Justification: The contributions of this paper are theoretical. As is standard in the field, we will make our results publicly accessible and do not anticipate generating revenue from them.

Guidelines:

The answer NA means that the paper does not release new assets. Researchers should communicate the details of the dataset/code/model as part of their submissions via structured templates. This includes details about training, license, limitations, etc. The paper should discuss whether and how consent was obtained from people whose asset is used. At submission time, remember to anonymize your assets (if applicable). You can either create an anonymized URL or include an anonymized zip file.
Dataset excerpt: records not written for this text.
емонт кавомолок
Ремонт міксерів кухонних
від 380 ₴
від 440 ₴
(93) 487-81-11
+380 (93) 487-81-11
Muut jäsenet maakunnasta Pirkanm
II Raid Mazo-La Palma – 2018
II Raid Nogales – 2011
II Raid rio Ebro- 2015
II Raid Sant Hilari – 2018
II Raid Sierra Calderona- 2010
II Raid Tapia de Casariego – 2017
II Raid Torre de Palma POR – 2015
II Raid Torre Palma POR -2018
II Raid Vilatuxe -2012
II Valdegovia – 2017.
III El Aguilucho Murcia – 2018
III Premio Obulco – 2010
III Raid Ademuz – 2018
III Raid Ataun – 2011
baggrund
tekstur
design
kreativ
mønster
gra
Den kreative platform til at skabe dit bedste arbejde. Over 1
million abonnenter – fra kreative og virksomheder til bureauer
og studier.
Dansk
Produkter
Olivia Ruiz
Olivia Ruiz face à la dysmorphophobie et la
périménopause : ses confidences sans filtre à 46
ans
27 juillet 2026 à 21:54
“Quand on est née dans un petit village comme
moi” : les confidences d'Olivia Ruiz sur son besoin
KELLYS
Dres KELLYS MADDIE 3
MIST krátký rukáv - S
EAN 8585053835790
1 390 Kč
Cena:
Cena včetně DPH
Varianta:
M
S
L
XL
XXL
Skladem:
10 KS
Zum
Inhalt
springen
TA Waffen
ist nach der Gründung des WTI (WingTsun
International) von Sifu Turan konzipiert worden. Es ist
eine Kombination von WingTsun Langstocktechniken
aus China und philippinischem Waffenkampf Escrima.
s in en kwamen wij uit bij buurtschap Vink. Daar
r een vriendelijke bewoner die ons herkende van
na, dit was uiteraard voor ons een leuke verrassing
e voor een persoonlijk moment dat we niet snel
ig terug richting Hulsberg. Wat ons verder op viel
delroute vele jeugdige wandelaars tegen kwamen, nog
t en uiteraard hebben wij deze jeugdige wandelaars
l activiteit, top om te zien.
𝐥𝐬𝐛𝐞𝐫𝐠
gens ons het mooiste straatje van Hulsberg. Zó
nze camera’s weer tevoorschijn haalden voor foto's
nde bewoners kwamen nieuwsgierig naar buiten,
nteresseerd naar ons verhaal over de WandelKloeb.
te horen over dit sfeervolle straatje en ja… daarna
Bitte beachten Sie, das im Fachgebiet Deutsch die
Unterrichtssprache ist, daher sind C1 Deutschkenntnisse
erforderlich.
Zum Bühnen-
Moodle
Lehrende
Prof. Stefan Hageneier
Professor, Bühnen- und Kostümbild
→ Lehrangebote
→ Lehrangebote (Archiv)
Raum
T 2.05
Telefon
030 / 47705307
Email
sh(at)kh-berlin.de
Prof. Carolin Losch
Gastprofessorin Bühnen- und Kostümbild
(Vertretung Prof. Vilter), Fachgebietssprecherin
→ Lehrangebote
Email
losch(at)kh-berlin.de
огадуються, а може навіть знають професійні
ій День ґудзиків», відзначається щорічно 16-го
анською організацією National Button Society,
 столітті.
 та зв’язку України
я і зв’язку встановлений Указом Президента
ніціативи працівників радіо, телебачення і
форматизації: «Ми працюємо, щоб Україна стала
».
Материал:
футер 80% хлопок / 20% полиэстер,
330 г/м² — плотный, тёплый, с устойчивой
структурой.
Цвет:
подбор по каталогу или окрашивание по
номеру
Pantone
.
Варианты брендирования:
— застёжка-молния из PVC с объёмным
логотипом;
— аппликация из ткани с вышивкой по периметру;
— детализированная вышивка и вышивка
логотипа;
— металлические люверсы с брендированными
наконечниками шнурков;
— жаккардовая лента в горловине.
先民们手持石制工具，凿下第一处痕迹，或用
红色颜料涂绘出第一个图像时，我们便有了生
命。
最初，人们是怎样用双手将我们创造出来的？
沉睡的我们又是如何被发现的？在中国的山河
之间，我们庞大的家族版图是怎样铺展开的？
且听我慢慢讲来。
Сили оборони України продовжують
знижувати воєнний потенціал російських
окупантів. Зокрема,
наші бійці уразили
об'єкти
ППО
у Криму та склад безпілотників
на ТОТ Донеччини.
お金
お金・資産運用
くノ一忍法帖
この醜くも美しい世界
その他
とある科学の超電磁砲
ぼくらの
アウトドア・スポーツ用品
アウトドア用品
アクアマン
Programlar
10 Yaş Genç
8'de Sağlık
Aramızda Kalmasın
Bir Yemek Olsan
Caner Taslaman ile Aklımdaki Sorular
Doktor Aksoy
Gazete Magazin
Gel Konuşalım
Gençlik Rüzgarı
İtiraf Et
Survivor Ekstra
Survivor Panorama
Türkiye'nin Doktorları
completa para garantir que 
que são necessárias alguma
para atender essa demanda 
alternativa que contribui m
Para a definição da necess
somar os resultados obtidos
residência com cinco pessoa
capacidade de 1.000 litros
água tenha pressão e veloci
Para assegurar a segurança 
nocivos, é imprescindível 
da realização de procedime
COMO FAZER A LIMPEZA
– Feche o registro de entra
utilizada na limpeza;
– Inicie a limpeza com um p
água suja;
14. Crowdsourcing and Research with Human Subjects

Question: For crowdsourcing experiments and research with human subjects, does the paper include the full text of instructions given to participants and screenshots, if applicable, as well as details about compensation (if any)?

Answer: [NA]

Justification: We do not have any crowdsourcing experiments nor human subjects.

Guidelines:

The answer NA means that the paper does not involve crowdsourcing nor research with human subjects. Including this information in the supplemental material is fine, but if the main contribution of the paper involves human subjects, then as much detail as possible should be included in the main paper. According to the Neur IPS Code of Ethics, workers involved in data collection, curation, or other labor should be paid at least the minimum wage in the country of the data collector.

15. Institutional Review Board (IRB) Approvals or Equivalent for Research with Human Subjects

Question: Does the paper describe potential risks incurred by study participants, whether such risks were disclosed to the subjects, and whether Institutional Review Board (IRB) approvals (or an equivalent approval/review based on the requirements of your country or institution) were obtained?

Answer: [NA]

Justification: We do not have any experiments involving crowdsourcing nor research with human subjects.

Guidelines:

The answer NA means that the paper does not involve crowdsourcing nor research with human subjects.

Depending on the country in which research is conducted, IRB approval (or equivalent) may be required for any human subjects research. If you obtained IRB approval, you should clearly state this in the paper. We recognize that the procedures for this may vary significantly between institutions and locations, and we expect authors to adhere to the Neur IPS Code of Ethics and the guidelines for their institution. For initial submissions, do not include any information that would break anonymity (if applicable), such as the institution conducting the review.